Information on weather
Although Mt. Kilimanjaro can be climbed at any time of year, January, February and September are considered the best months. July, August, November, and December are also good months. During the rainy period of March to May, clouds tend to pile up and over the summit, dropping snow on top and rain at the base. Visibility can be limited by cloud cover even when no rain falls. The temperature at this time of year is relatively warm. The dry season, beginning in late June and extending through July, can be very cold at night; but is usually clear. August and September are also cool and may have completely clear days — however, it is not unusual for a dripping cloud belt to girdle the mountain above the forest and moorland The summit can be totally clear, but the successful climber may look down on a vast sea of clouds with distant mountain peaks poking through like islands.
The shorter rainy period of October to December often has thunderstorms that pass over the mountain, dropping rain as they go. Typically, the clouds disappear in the evening; so the nights and mornings are clear with excellent visibility. January and February are usually dry, warm, and clear with brief showers that make for good climbing conditions Information on gratuities Many travellers view tipping as a difficult subject, though this need not be the case.

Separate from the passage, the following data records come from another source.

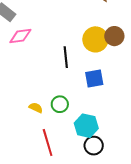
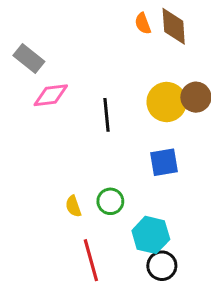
black line: (66, 57) -> (107, 115), moved
yellow semicircle: (36, 108) -> (73, 206), turned -136

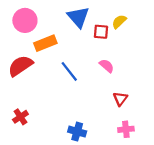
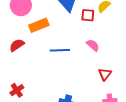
red semicircle: (20, 66) -> (17, 45), size x0.7
blue line: (69, 71) -> (60, 50), turned -54

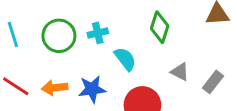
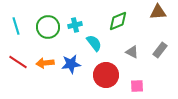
green diamond: (160, 27) -> (118, 21), turned 50
gray rectangle: (213, 82) -> (160, 50), moved

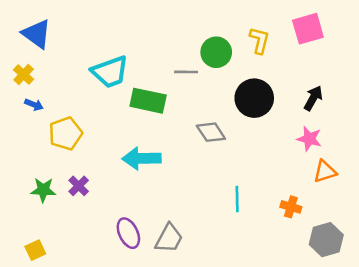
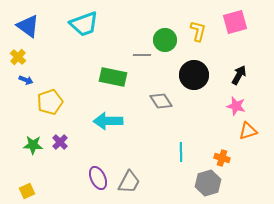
cyan trapezoid: (110, 72) -> (84, 24), moved
gray hexagon: (326, 240) -> (208, 183), moved

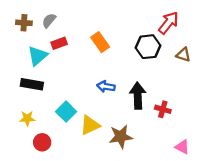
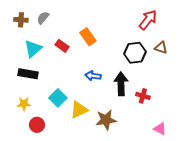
red rectangle: (59, 43) -> (62, 46), moved, turned 56
black hexagon: (148, 47) -> (135, 53), moved

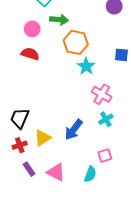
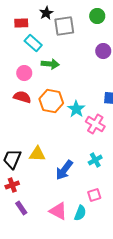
orange hexagon: (76, 42) -> (51, 101), moved
pink cross: (102, 94) -> (95, 124), moved
yellow triangle: (43, 138) -> (37, 154), moved, turned 36
pink triangle: (56, 172) -> (58, 211), moved

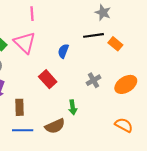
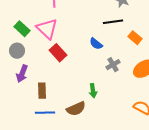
orange rectangle: (115, 44) -> (135, 38), moved
blue semicircle: (63, 51) -> (96, 44), moved, turned -72
red rectangle: (48, 79) -> (58, 53), moved

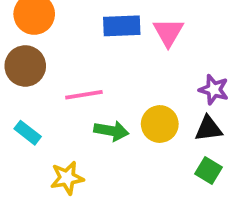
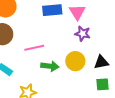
purple star: (214, 90) -> (83, 34), moved
green square: (208, 170) -> (103, 84), turned -32

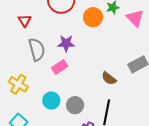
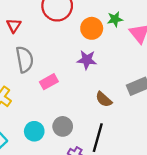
purple star: (66, 43) -> (87, 60), moved
cyan circle: (51, 101) -> (34, 131), moved

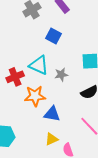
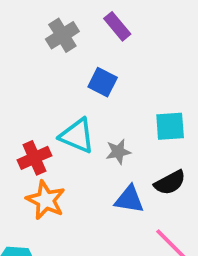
orange star: (35, 96) -> (46, 200), moved, turned 30
blue triangle: (52, 114) -> (129, 199), moved

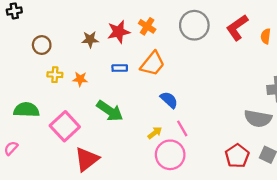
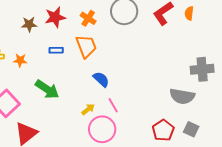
orange cross: (147, 26) -> (88, 18), moved
orange semicircle: (266, 36) -> (189, 13), moved
orange trapezoid: (153, 64) -> (86, 46), turned -60

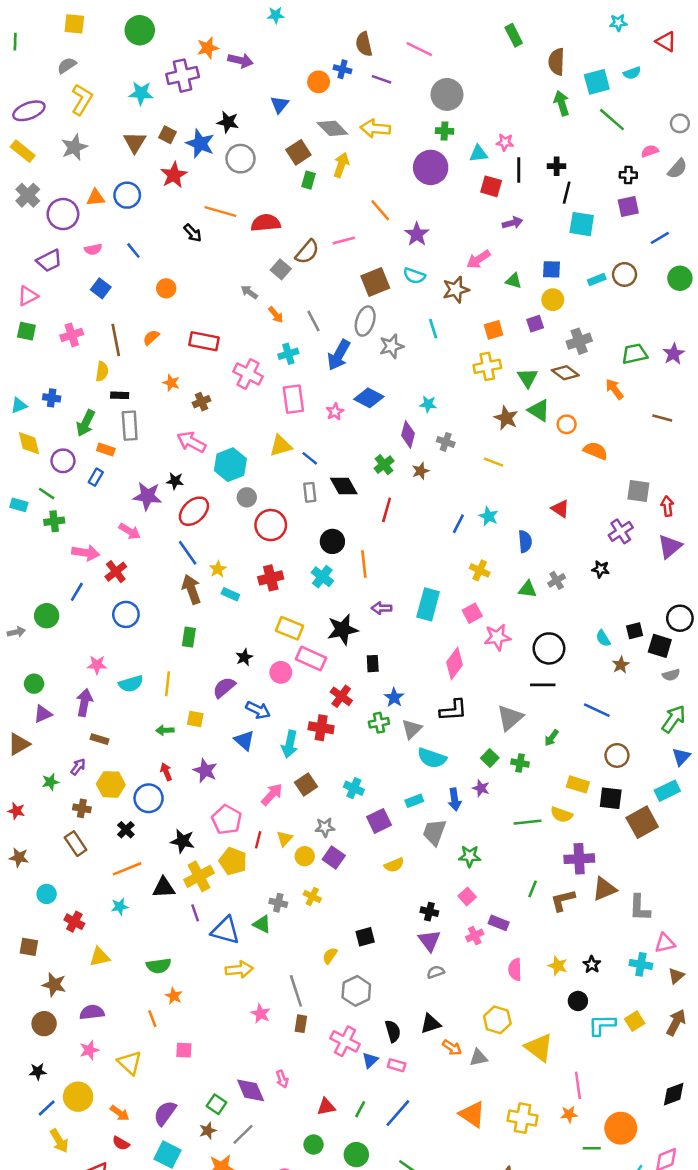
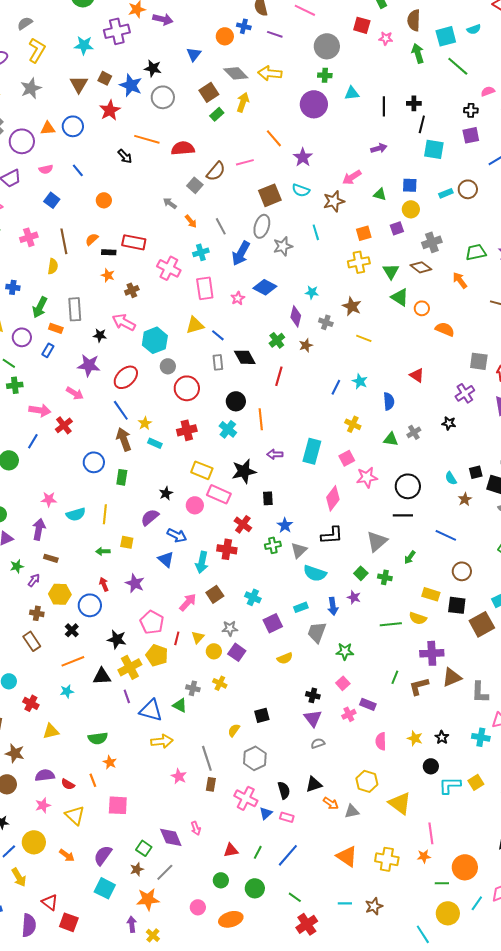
pink star: (505, 142) -> (386, 38), moved
green rectangle: (308, 180) -> (217, 114), turned 32
red square: (491, 186) -> (362, 25), moved
black rectangle: (120, 395) -> (109, 252), moved
brown star: (506, 418) -> (352, 306), moved
black star: (175, 481) -> (100, 335), moved
blue circle: (126, 614) -> (94, 462), moved
green star: (50, 782) -> (17, 566), moved
pink square: (184, 1050) -> (118, 805), size x1.5
red semicircle: (121, 1143) -> (68, 784), moved

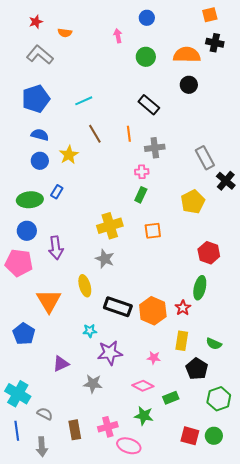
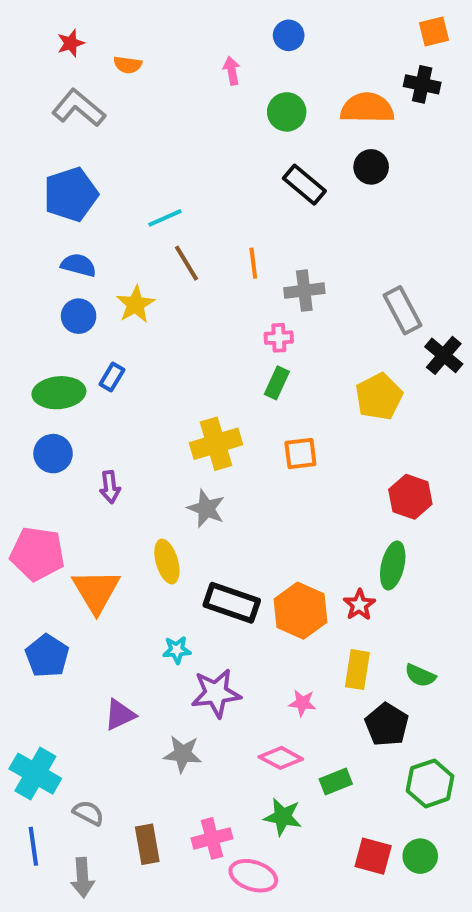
orange square: (210, 15) -> (434, 31), moved
cyan line: (84, 101) -> (165, 218), moved
black rectangle: (149, 105) -> (304, 185), moved
purple arrow: (56, 248) -> (110, 487), size x0.7
pink pentagon: (19, 263) -> (37, 554), moved

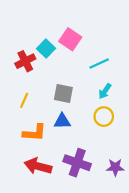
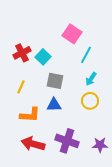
pink square: (70, 39) -> (72, 34), moved
cyan square: (46, 48) -> (43, 57), moved
cyan line: (99, 63) -> (86, 55), turned -36

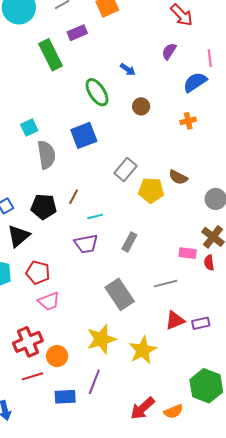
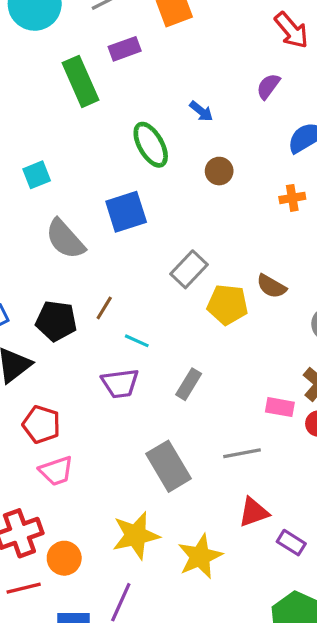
cyan square: (29, 127) -> (37, 175), moved
gray semicircle: (46, 155) -> (65, 239), turned 144
cyan line: (95, 216) -> (137, 341), turned 35
purple rectangle: (201, 323) -> (291, 543), moved, turned 42

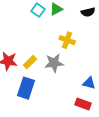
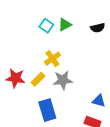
yellow cross: (67, 40) -> (52, 59), moved, turned 35
blue rectangle: (26, 88) -> (47, 110), moved, turned -35

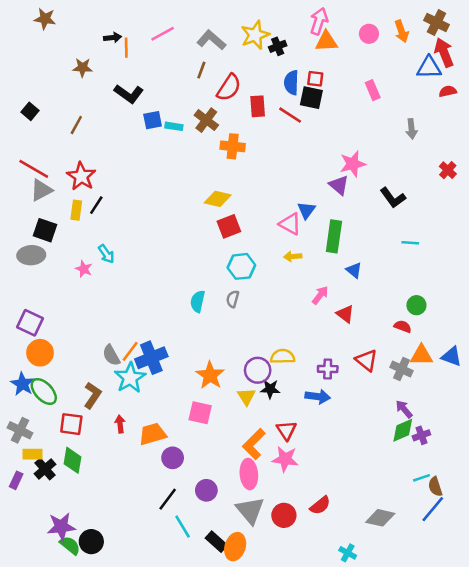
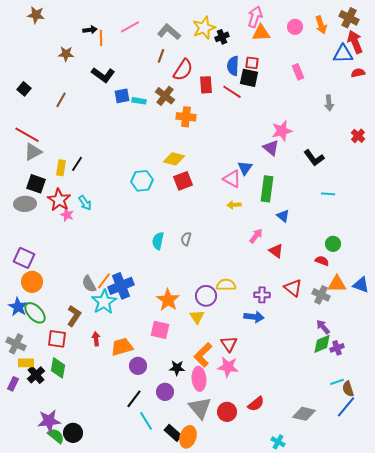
red star: (81, 176) -> (59, 200), moved
cyan hexagon: (241, 266) -> (142, 181), moved
black star: (270, 389) -> (177, 368), moved

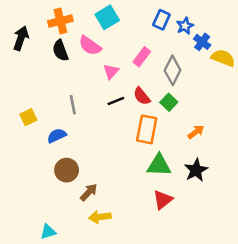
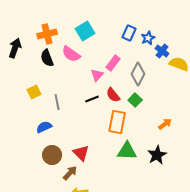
pink triangle: (111, 72) -> (97, 75), moved
yellow square: (28, 117) -> (34, 92), moved
orange arrow: (196, 132) -> (165, 124), moved
red triangle: (163, 200) -> (81, 153), moved, turned -36

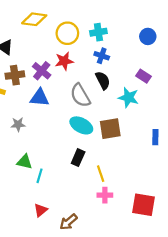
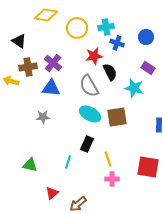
blue circle: (148, 36) -> (146, 37), moved
blue cross: (102, 56) -> (117, 43), moved
red star: (64, 61) -> (94, 56), moved
gray star: (18, 124) -> (43, 117), moved
green triangle: (25, 162) -> (30, 165), moved
cyan line: (40, 176) -> (68, 162), moved
red square: (143, 205) -> (148, 167), moved

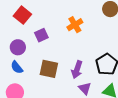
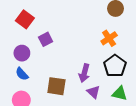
orange cross: (75, 25) -> (109, 38), moved
brown square: (49, 69) -> (56, 86), moved

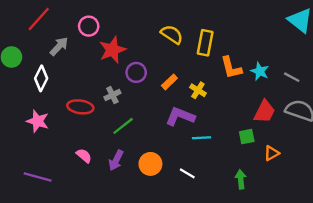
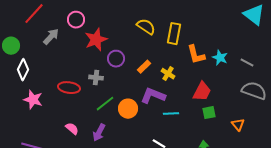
white diamond: (41, 78) -> (23, 70), moved
gray cross: (112, 95) -> (96, 78), turned 32
red trapezoid: (264, 112) -> (202, 92), moved
orange triangle: (272, 153) -> (238, 125), moved, turned -40
orange circle: (150, 164) -> (128, 109), moved

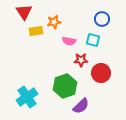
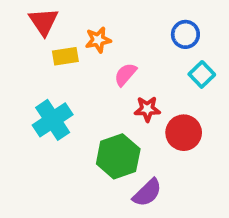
cyan square: (93, 40) -> (202, 74), moved, turned 32
pink semicircle: (69, 41) -> (125, 74), turned 120
cyan cross: (27, 97) -> (53, 120), moved

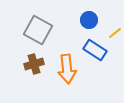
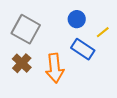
brown cross: (34, 64) -> (22, 63), turned -30

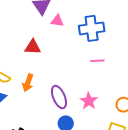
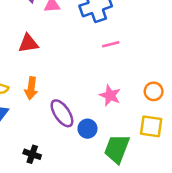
purple ellipse: (59, 97) -> (62, 113), moved

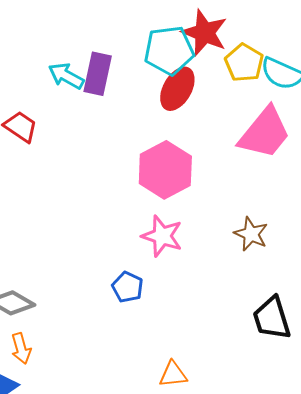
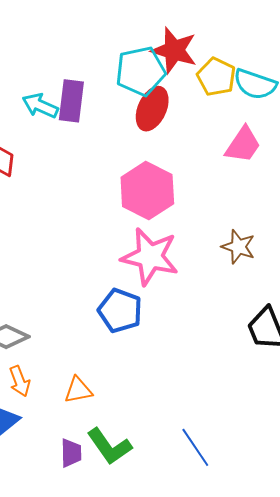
pink trapezoid: (265, 133) -> (243, 145), size x0.7
pink star: (162, 236) -> (150, 257), size x1.4
blue pentagon: (127, 287) -> (120, 311), size x1.4
orange triangle: (173, 374) -> (78, 390), moved

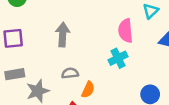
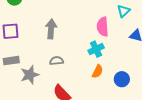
orange semicircle: (88, 90) -> (98, 71), moved

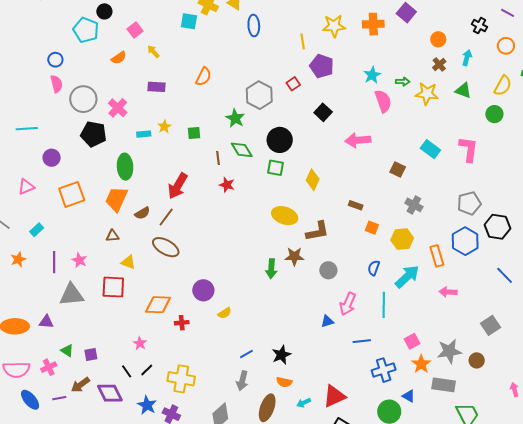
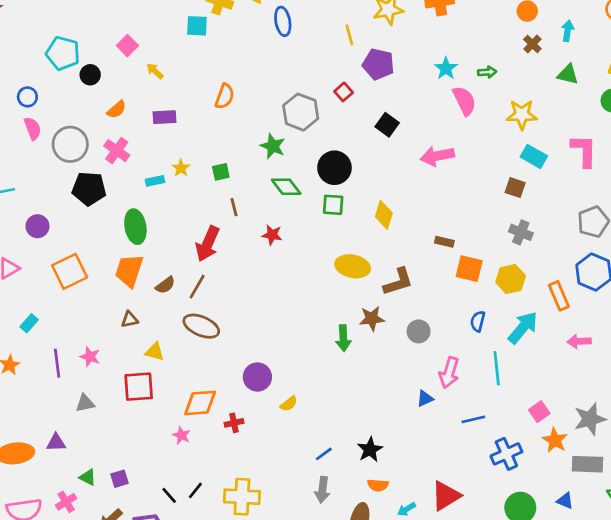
black circle: (104, 11) -> (90, 75), moved
orange semicircle: (119, 58) -> (117, 110), moved
yellow star: (427, 94) -> (522, 115), moved
brown line: (218, 158) -> (234, 207), moved
brown square: (398, 169) -> (515, 188), moved
orange square: (372, 228) -> (469, 269), size x1.5
gray triangle: (72, 295) -> (85, 403), size x0.6
pink star: (140, 343) -> (181, 435), moved
blue triangle: (409, 396) -> (565, 501), moved

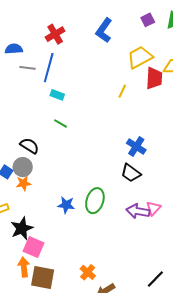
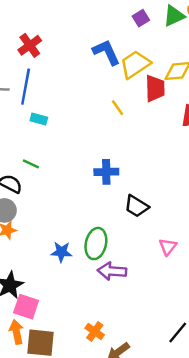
blue L-shape: (104, 30) -> (106, 52), moved, turned 125
yellow line: (122, 91) -> (118, 108), turned -56
green line: (61, 124) -> (31, 164), moved
blue cross: (136, 146) -> (106, 172), moved, turned -30
purple arrow: (138, 211) -> (112, 271), moved

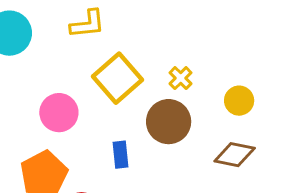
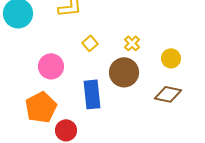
yellow square: (117, 78) -> (90, 43), size x0.5
blue rectangle: (120, 155) -> (92, 94), size x1.6

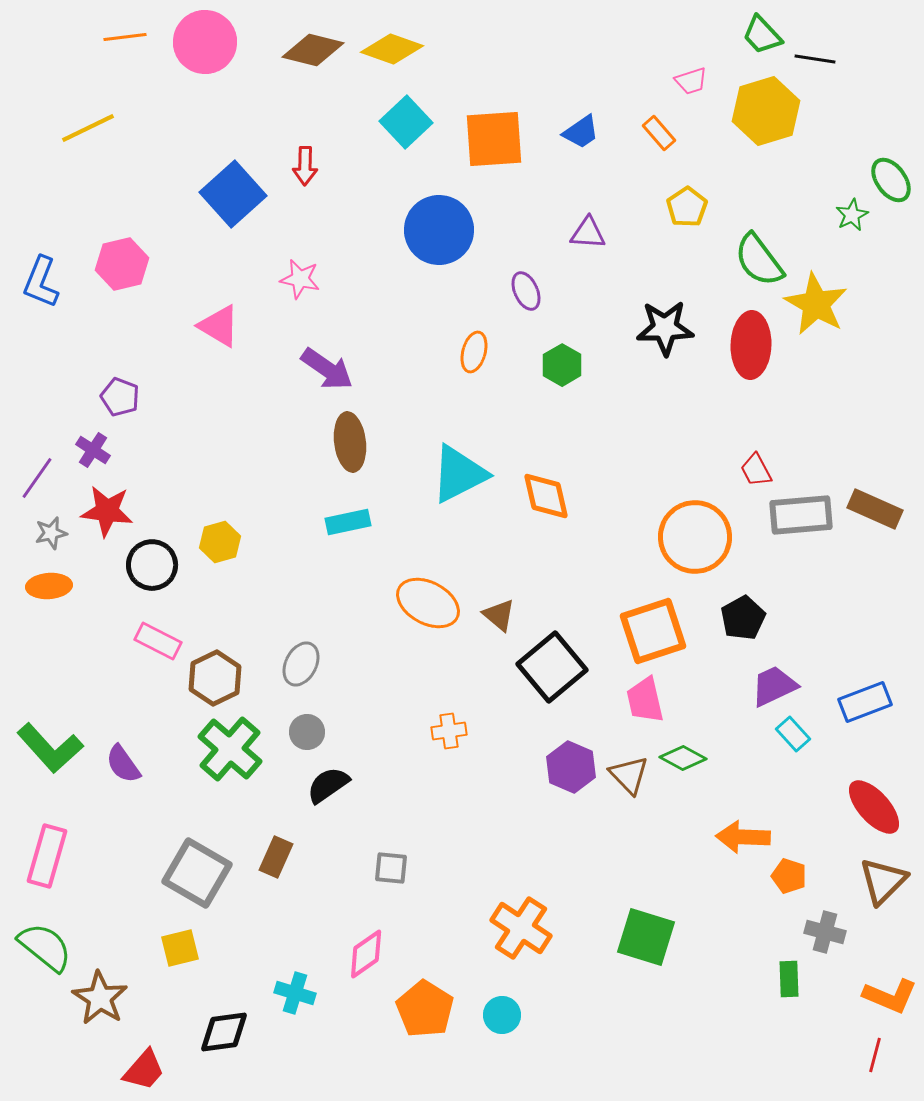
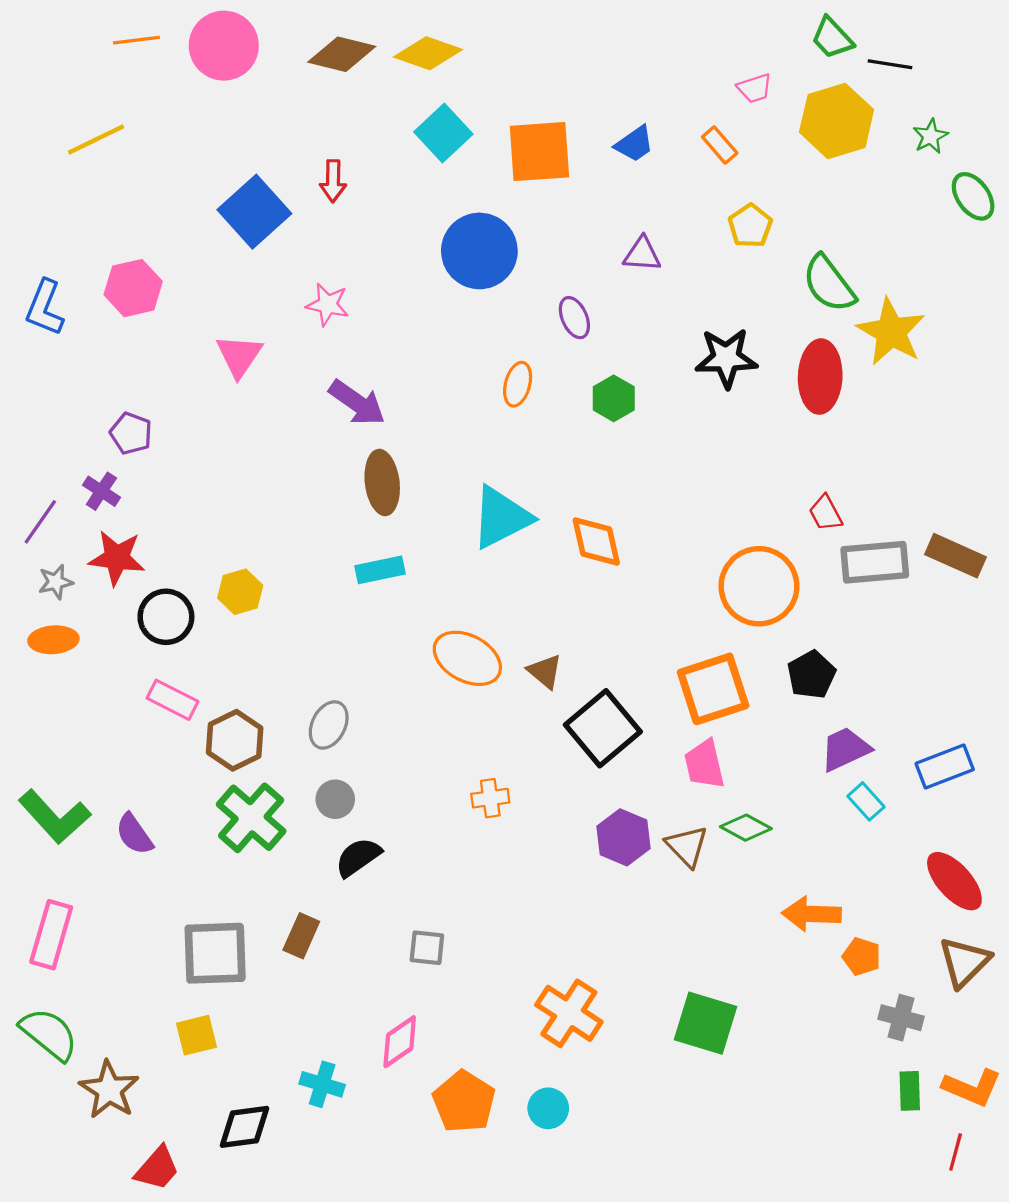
green star: (852, 215) -> (930, 136), moved
pink triangle: (219, 326) -> (239, 356), turned 33
gray square: (197, 873) -> (215, 953), turned -32
green rectangle: (789, 979) -> (910, 1091), moved

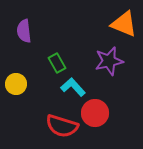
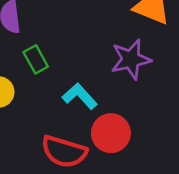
green rectangle: (57, 63) -> (36, 59), moved

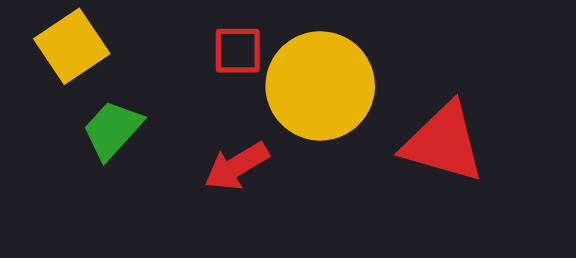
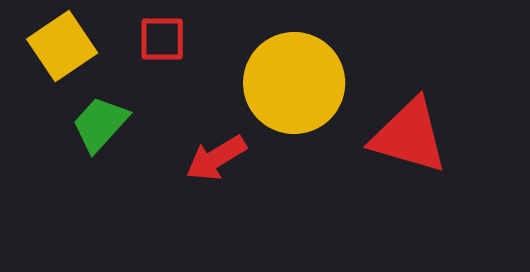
red square: (238, 51) -> (162, 39), moved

The first thing to remember is that tipping is not compulsory, nor are there any fixed amounts. The bottom line in determining whether and how much to tip is to ask yourself how much the individual did to make your travels more enjoyable. It is with this in mind that we offer the following suggestion. On a climb of Mt. Kilimanjaro, many travellers choose to tip their guides and porters and the following amounts are suggested:
Head Guide: US-$70 to US-$120 for the entire trip
Assistant Guide: US-$50-80 for the entire trip
Porters (per porter): US-$20-US-$30 for the entire trip
PLEASE NOTE that your gratuity should be presented at the end of the climb and should be given to the head guide, who will distribute it amongst those who have assisted you during the climb. Information on food and drinks On most days of the climb, camp breakfasts are served at approximately 6:00 AM. Breakfast is usually a hearty meal consisting of porridge, fruit, hard-boiled eggs, and toast with jam.
Lunches generally consist of sandwiches and fruit; occasionally soup may be served as well. Tea and biscuits or cake are served on arrival in camp at the end of the day’s climb.
Dinner, which is served in the early evening, usually consists of soup, meat, potatoes, a vegetable, and fruit. At all stages of the Mount Kilimanjaro climb, it is important to drink as much liquid (water and tea) as possible to help your body acclimatise Mount Kilimanjaro conditions.